Um novo estudo do Gartner mostrou que as principais preocupações do gestor de TI no Brasil em 2016 são infraestrutura e data center, BI e Analytics e cloud computing. Nisso, o Google tem perdido oportunidades no país por não ter um data center local. Nos Estados Unidos, por exemplo, a gigante se consolidou como fornecedora de cloud para o governo, e pode estar perdendo esse mercado brasileiro para rivais como Microsoft e Amazon.

“A Microsoft tem quatro data center no Brasil, e com isso recuperou boa parte dos clientes perdidos para o Google”, disse Donald Feinberg, vice-presidente e analista emérito do Gartner. “As organizações estão exigindo seus dados armazenados no país. A pressão é corporativa, não é mais do governo”, acredita o executivo.

Mas não é somente a gigante das buscas que resiste a criar data centers em território brasileiro. Outra companhia que pode perder mercado brasileiro por conta disso é a Oracle, que, apesar de promessas, ainda não o ofereceu aos clientes tupiniquins. “A SAP, que também promete, está usando o [data center] da IBM. Não haverá missão crítica em cloud se não houver data centers no país e, com isso, Microsoft, Amazon e empresas locais, como a TIVIT e outras que tenham data center crescem na preferência”, acrescentou o especialista.

A empresa especialista em pesquisa e aconselhamento em tecnologia também fez uma projeção de que o gasto com TI no país em 2016 ficará em torno de 80 bilhões de dólares, valor bem abaixo dos US$ 114 bilhões registrados em 2014, e ainda inferior aos US$ 95,6 bilhões do ano passado. “2016 será melhor do que 2015, quando a queda nos gastos ficou em 30%. Esse ano ainda haverá um resultado negativo de 12,9%, mas a boa nova é que acreditamos que voltará a ficar positivo em 2017, com cloud computing liderando esses aportes. A crise determina investir em cloud computing”, afirmou Feinberg.

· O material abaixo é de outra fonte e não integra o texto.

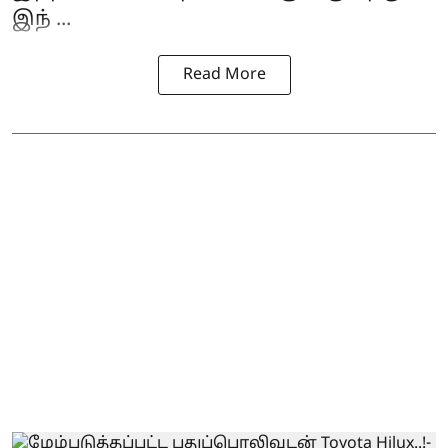
இந் ...
Read More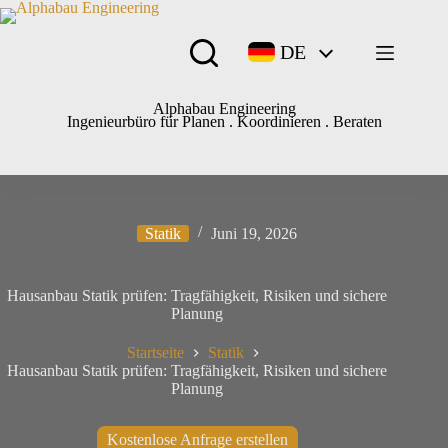
DE
Alphabau Engineering
Ingenieurbüro für Planen . Koordinieren . Beraten
Statik
Juni 19, 2026
Hausanbau Statik prüfen: Tragfähigkeit, Risiken und sichere
Planung
Startseite
Statik
Hausanbau Statik prüfen: Tragfähigkeit, Risiken und sichere
Planung
Kostenlose Anfrage erstellen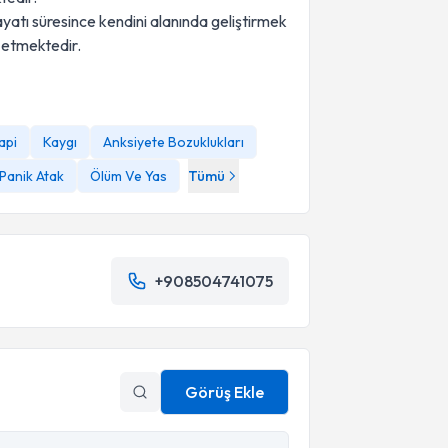
yatı süresince kendini alanında geliştirmek
 etmektedir.
api
Kaygı
Anksiyete Bozuklukları
Panik Atak
Ölüm Ve Yas
Tümü
+908504741075
Görüş Ekle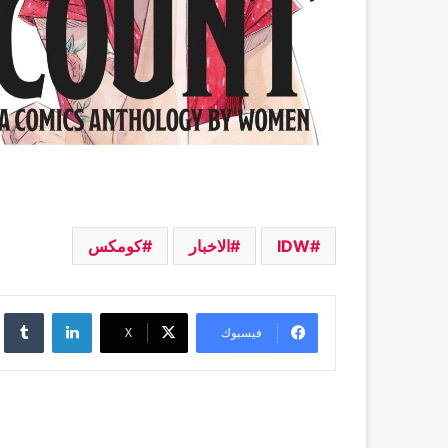
IDW
الاخبار
كومكس
لينكدإن
فيسبوك
‫X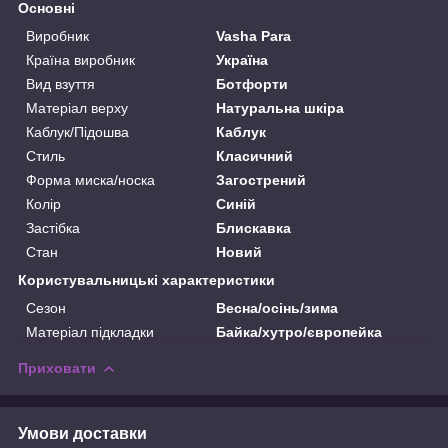
Основні
Виробник
Vasha Para
Країна виробник
Україна
Вид взуття
Ботфорти
Матеріал верху
Натуральна шкіра
Каблук/Підошва
Каблук
Стиль
Класичний
Форма миска/носка
Загострений
Колір
Синій
Застібка
Блискавка
Стан
Новий
Користувальницькі характеристики
Сезон
Весна/осінь/зима
Матеріал підкладки
Байка/хутро/європейка
Приховати
Умови доставки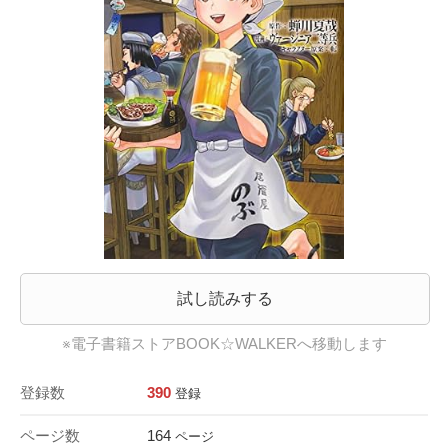
試し読みする
※電子書籍ストアBOOK☆WALKERへ移動します
登録数
390
登録
ページ数
164
ページ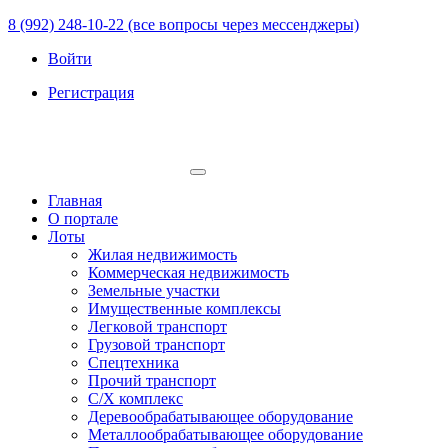
8 (992) 248-10-22 (все вопросы через мессенджеры)
Войти
Регистрация
Главная
О портале
Лоты
Жилая недвижимость
Коммерческая недвижимость
Земельные участки
Имущественные комплексы
Легковой транспорт
Грузовой транспорт
Спецтехника
Прочий транспорт
С/Х комплекс
Деревообрабатывающее оборудование
Металлообрабатывающее оборудование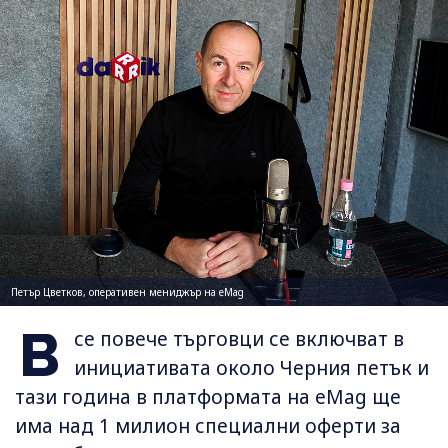
Петър Цветков, оперативен мениджър на eMag
В
се повече търговци се включват в
инициативата около Черния петък и
тази година в платформата на eMag ще
има над 1 милион специални оферти за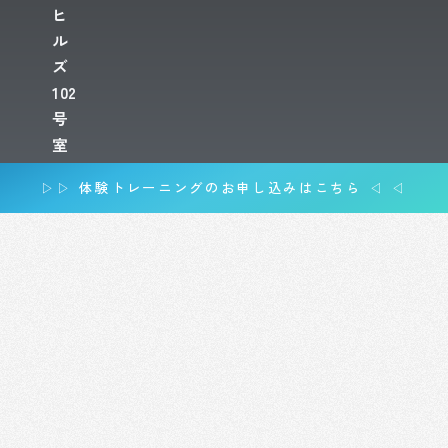
ヒ
ル
ズ
102
号
室
▷▷ 体験トレーニングのお申し込みはこちら ◁ ◁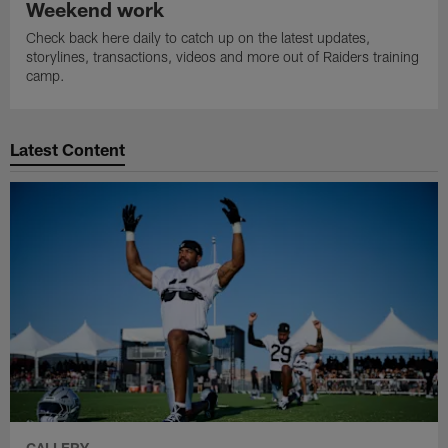
Weekend work
Check back here daily to catch up on the latest updates,
storylines, transactions, videos and more out of Raiders training
camp.
Latest Content
GALLERY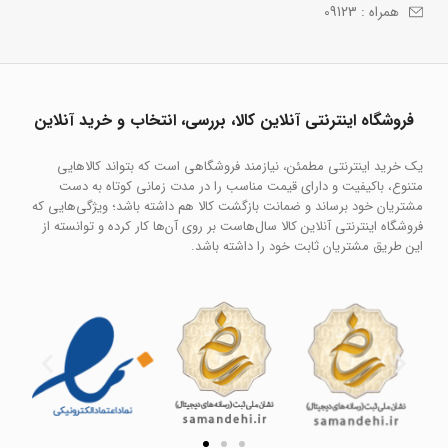
همراه : 09123
فروشگاه اینترنتی آنلاین کالا، بررسی، انتخاب و خرید آنلاین
یک خرید اینترنتی مطمئن، نیازمند فروشگاهی است که بتواند کالاهایی
متنوع، باکیفیت و دارای قیمت مناسب را در مدت زمانی کوتاه به دست
مشتریان خود برساند و ضمانت بازگشت کالا هم داشته باشد؛ ویژگی‌هایی که
فروشگاه اینترنتی آنلاین کالا سال‌هاست بر روی آن‌ها کار کرده و توانسته از
این طریق مشتریان ثابت خود را داشته باشد.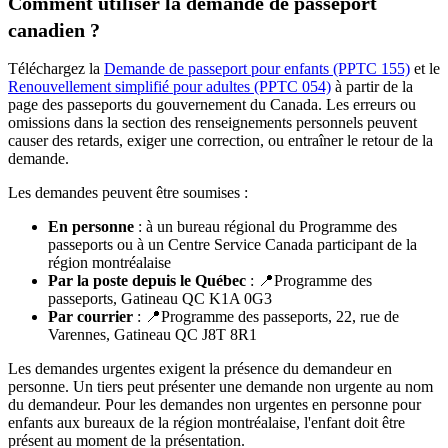
Comment utiliser la demande de passeport
canadien ?
Téléchargez la
Demande de passeport pour enfants (PPTC 155)
et le
Renouvellement simplifié pour adultes (PPTC 054)
à partir de la
page des passeports du gouvernement du Canada. Les erreurs ou
omissions dans la section des renseignements personnels peuvent
causer des retards, exiger une correction, ou entraîner le retour de la
demande.
Les demandes peuvent être soumises :
En personne
: à un bureau régional du Programme des
passeports ou à un Centre Service Canada participant de la
région montréalaise
Par la poste depuis le Québec
: 📍
Programme des
passeports, Gatineau QC K1A 0G3
Par courrier
: 📍
Programme des passeports, 22, rue de
Varennes, Gatineau QC J8T 8R1
Les demandes urgentes exigent la présence du demandeur en
personne. Un tiers peut présenter une demande non urgente au nom
du demandeur. Pour les demandes non urgentes en personne pour
enfants aux bureaux de la région montréalaise, l'enfant doit être
présent au moment de la présentation.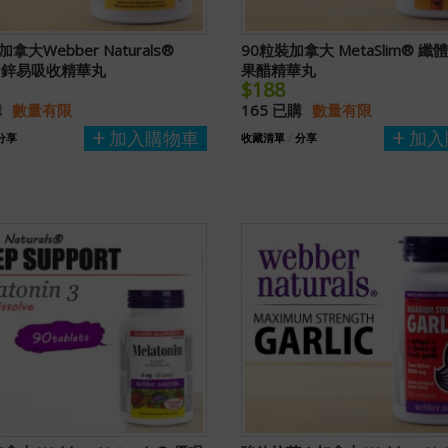
拿大Webber Naturals®
90粒裝加拿大 MetaSlim® 
、鋅易吸收精華丸
果醋精華丸
$188
購
數量有限
165 已購
數量有限
加入購物車
加入
分享
收藏清單
/
分享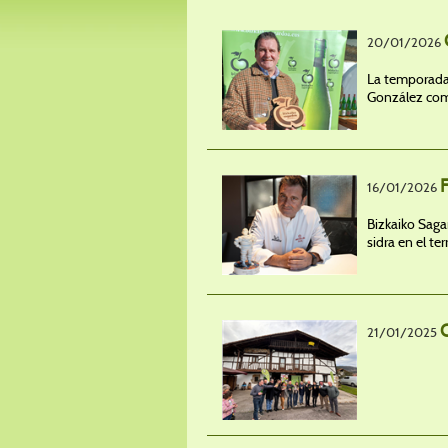
20/01/2026
La temporada 
González como
16/01/2026
Bizkaiko Saga
sidra en el te
21/01/2025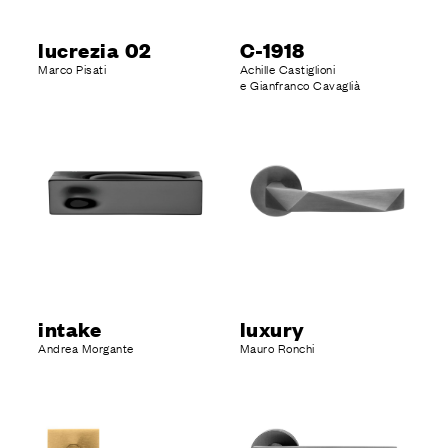
lucrezia 02
C-1918
Marco Pisati
Achille Castiglioni
e Gianfranco Cavaglià
intake
luxury
Andrea Morgante
Mauro Ronchi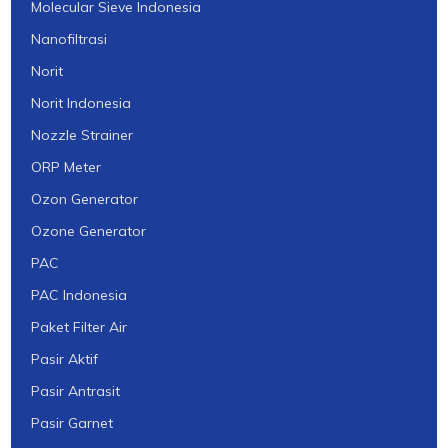
Molecular Sieve Indonesia
Nanofiltrasi
Norit
Norit Indonesia
Nozzle Strainer
ORP Meter
Ozon Generator
Ozone Generator
PAC
PAC Indonesia
Paket Filter Air
Pasir Aktif
Pasir Antrasit
Pasir Garnet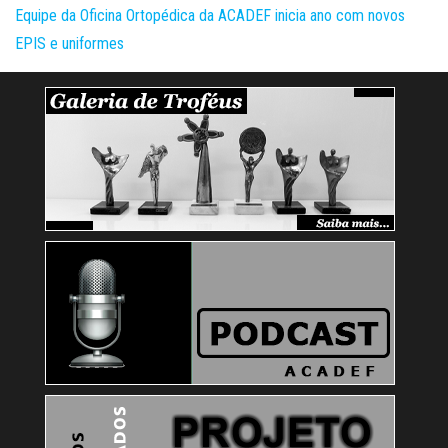
Equipe da Oficina Ortopédica da ACADEF inicia ano com novos
EPIS e uniformes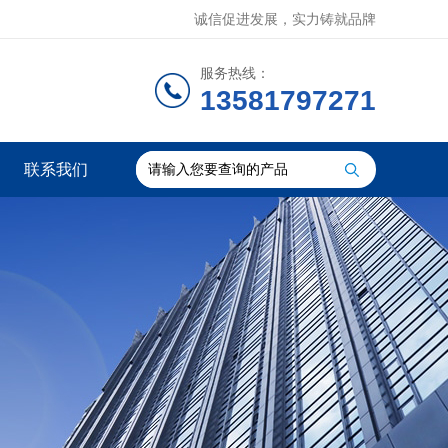
诚信促进发展，实力铸就品牌
服务热线：
13581797271
联系我们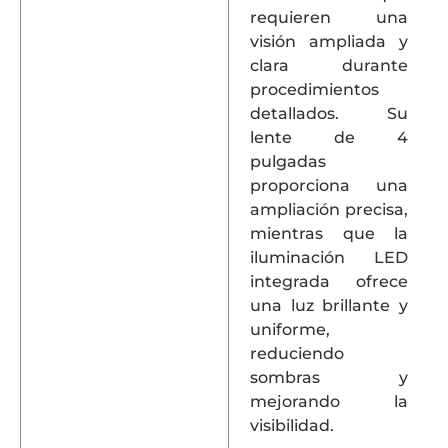
requieren una
visión ampliada y
clara durante
procedimientos
detallados.
Su
lente de 4
pulgadas
proporciona una
ampliación precisa,
mientras que la
iluminación LED
integrada ofrece
una luz brillante y
uniforme,
reduciendo
sombras y
mejorando la
visibilidad.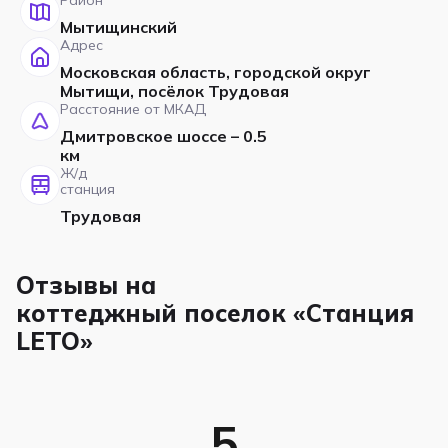
Мытищинский
Адрес
Московская область, городской округ
Мытищи, посёлок Трудовая
Расстояние от МКАД
Дмитровское шоссе – 0.5
км
Ж/д
станция
Трудовая
Отзывы на
коттеджный поселок «Станция
LETO»
5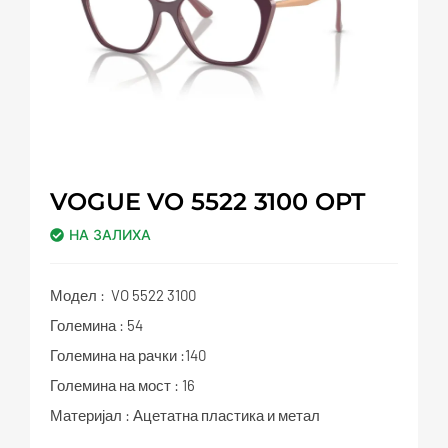
VOGUE VO 5522 3100 OPT
НА ЗАЛИХА
Модел : VO 5522 3100
Големина : 54
Големина на рачки :140
Големина на мост : 16
Материјал : Ацетатна пластика и метал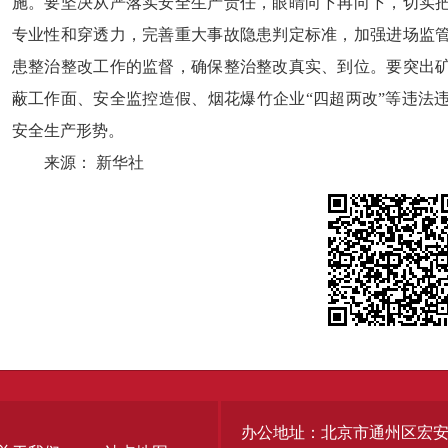
施。要坚决从严落实安全生产责任，眼睛向下再向下，切实
专业性和穿透力，完善重大事故隐患判定标准，加强进场监
患整治整改工作的监督，确保整治整改真实、到位。要突出
蔽工作面、安全监控造假、烟花爆竹企业“四超两改”等违法
安全生产形势。
来源： 新华社
办公地址：北京市通州区宏安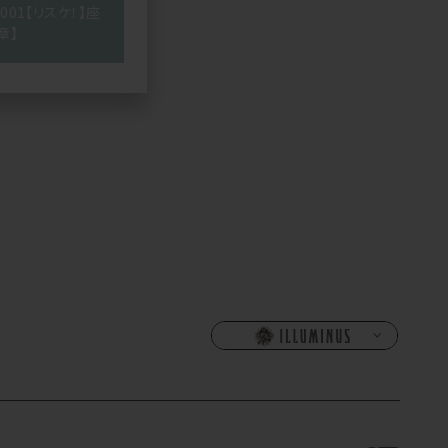
y #001【リスケ！】座
章】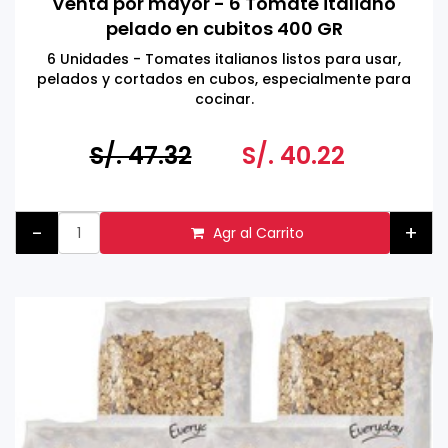
Venta por mayor - 6 Tomate italiano
pelado en cubitos 400 GR
6 Unidades - Tomates italianos listos para usar,
pelados y cortados en cubos, especialmente para
cocinar.
Envasado en Bélgica.
S/. 47.32
S/. 40.22
-
+
Agr al Carrito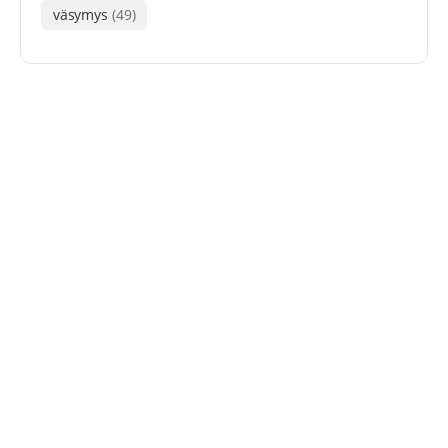
väsymys
(49)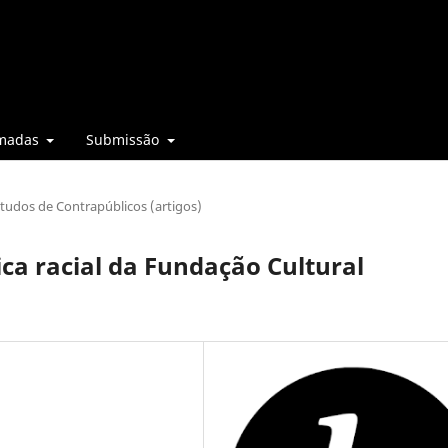
madas
Submissão
tudos de Contrapúblicos (artigos)
ica racial da Fundação Cultural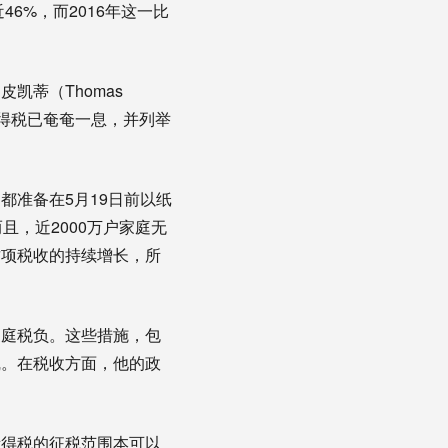
6%，而2016年这一比
皮凯蒂（Thomas
为所得税已奄奄一息，并列举
都准备在5月19日前以纸
，近2000万户家庭无
这项税收的持续增长，所
家庭税负。这些措施，包
线。在税收方面，他的政
所得税的征税范围本可以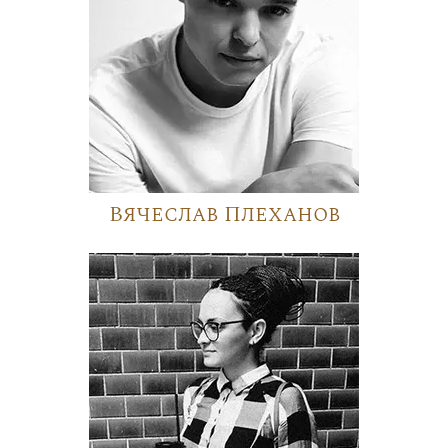
Вячеслав Плеханов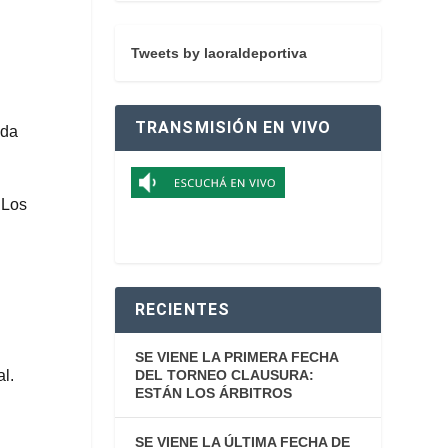
Tweets by laoraldeportiva
TRANSMISIÓN EN VIVO
ada
 Los
l
RECIENTES
SE VIENE LA PRIMERA FECHA
DEL TORNEO CLAUSURA:
al.
ESTÁN LOS ÁRBITROS
SE VIENE LA ÚLTIMA FECHA DE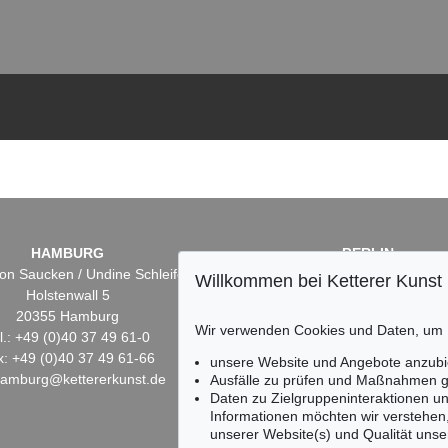
HAMBURG
BERLIN
on Saucken / Undine Schleifer
Dr. Simone Wiechers
Willkommen bei Ketterer Kunst
Holstenwall 5
Fasanenstr. 70
20355 Hamburg
10719 Berlin
Wir verwenden Cookies und Daten, um
l.: +49 (0)40 37 49 61-0
Tel.: +49 (0)30 88 67 53-6
x: +49 (0)40 37 49 61-66
Fax: +49 (0)30 88 67 56-
unsere Website und Angebote anzubi
hamburg@kettererkunst.de
infoberlin@kettererkunst.
Ausfälle zu prüfen und Maßnahmen g
Daten zu Zielgruppeninteraktionen u
Informationen möchten wir verstehen
unserer Website(s) und Qualität unser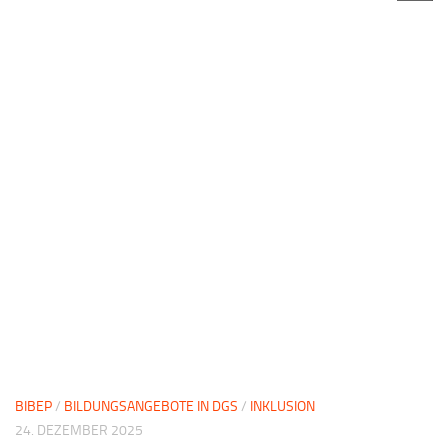
BIBEP
/
BILDUNGSANGEBOTE IN DGS
/
INKLUSION
24. DEZEMBER 2025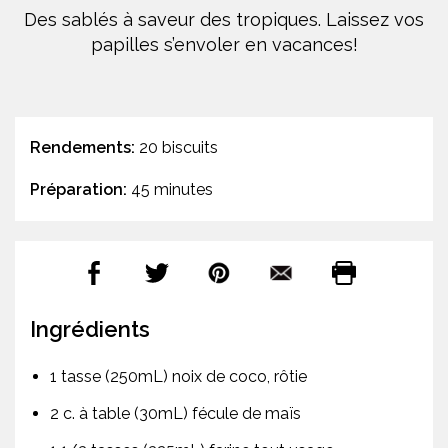
Des sablés à saveur des tropiques. Laissez vos
papilles s’envoler en vacances!
Rendements:
20 biscuits
Préparation:
45 minutes
Ingrédients
1 tasse (250mL) noix de coco, rôtie
2 c. à table (30mL) fécule de maïs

Contudo, é importante frisar que o Gartner realiza esses estudos baseando-se em dólares norteamericanos, moeda que vem sofrendo uma oscilação tremenda desde meados de 2015. Portanto, possivelmente esse fator faça com que essa retração pareça ser ainda mais acentuada. No entanto, Donald Feinberg acredita que o cenário atual represente uma mescla entre diversos fatores, inclusive a variação do dólar no país. Para ele, os compradores estão mais cautelosos em função do ambiente político e econômico do país, reforçando o impacto cambial nos projetos de TI.